Re: Low-Overhead Heap Profiling

Tony Printezis Thu, 25 Jun 2015 13:30:12 -0700

Hi Jeremy,

Inline.


On June 24, 2015 at 7:26:55 PM, Jeremy Manson (jeremyman...@google.com) wrote:



On Wed, Jun 24, 2015 at 10:57 AM, Tony Printezis <tprinte...@twitter.com> wrote:
Hi Jeremy,

Please see inline.

On June 23, 2015 at 7:22:13 PM, Jeremy Manson (jeremyman...@google.com) wrote:

I don't want the size of the TLAB, which is ergonomically adjusted, to be tied 
to the sampling rate.  There is no reason to do that.  I want reasonable 
statistical sampling of the allocations.  


As I said explicitly in my e-mail, I totally agree with this. Which is why I 
never suggested to resize TLABs in order to vary the sampling rate. (Apologies 
if my e-mail was not clear.)


My fault - I misread it.  Doesn't your proposal miss out of TLAB allocs entirely


This is correct: We’ll also have to intercept the outside-TLAB allocs. But, 
IMHO, this is a feature as it’s helpful to know how many (and which) 
allocations happen outside TLABs. These are generally very infrequent (and slow 
anyway), so sampling all of those, instead of only sampling some of them, does 
not have much of an overhead. But, you could also do sampling for the 
outside-TLAB allocs too, if you want: just accumulate their size on a separate 
per-thread counter and sample the one that bumps that counter goes over a limit.

An additional observation (orthogonal to the main point, but I thought I’d 
mention it anyway): For the outside-TLAB allocs it’d be helpful to also know 
which generation the object ended up in (e.g., young gen or direct-to-old-gen). 
This is very helpful in some situations when you’re trying to work out which 
allocation(s) grew the old gen occupancy between two young GCs.

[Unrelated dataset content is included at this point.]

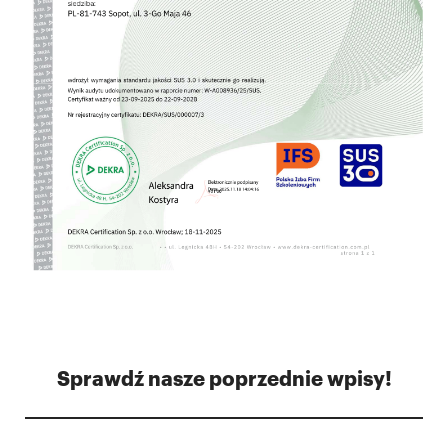
Sprawdź nasze poprzednie wpisy!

FWIW, the existing JFR events follow the approach I described above:

* one event for each new TLAB + first alloc in that TLAB (my proposal basically 
generalizes this and removes the 1-1 relationship between object alloc sampling 
and new TLAB operation)

* one event for all allocs outside a TLAB

I think the above separation is helpful. But if you think it could confuse 
users, you can of course easily just combine the information (but I strongly 
believe it’s better to report the information separately).



(and, in fact, not work if TLAB support is turned off)? 


Who turns off TLABs? Is -UseTLAB even tested by Oracle? (This is a genuine 
question.)



 I might be missing something obvious (and see my response below).


 
All this requires is a separate counter that is set to the next sampling 
interval, and decremented when an allocation happens, which goes into a slow 
path when the decrement hits 0.  Doing a subtraction and a pointer bump in 
allocation instead of just a pointer bump is basically free.  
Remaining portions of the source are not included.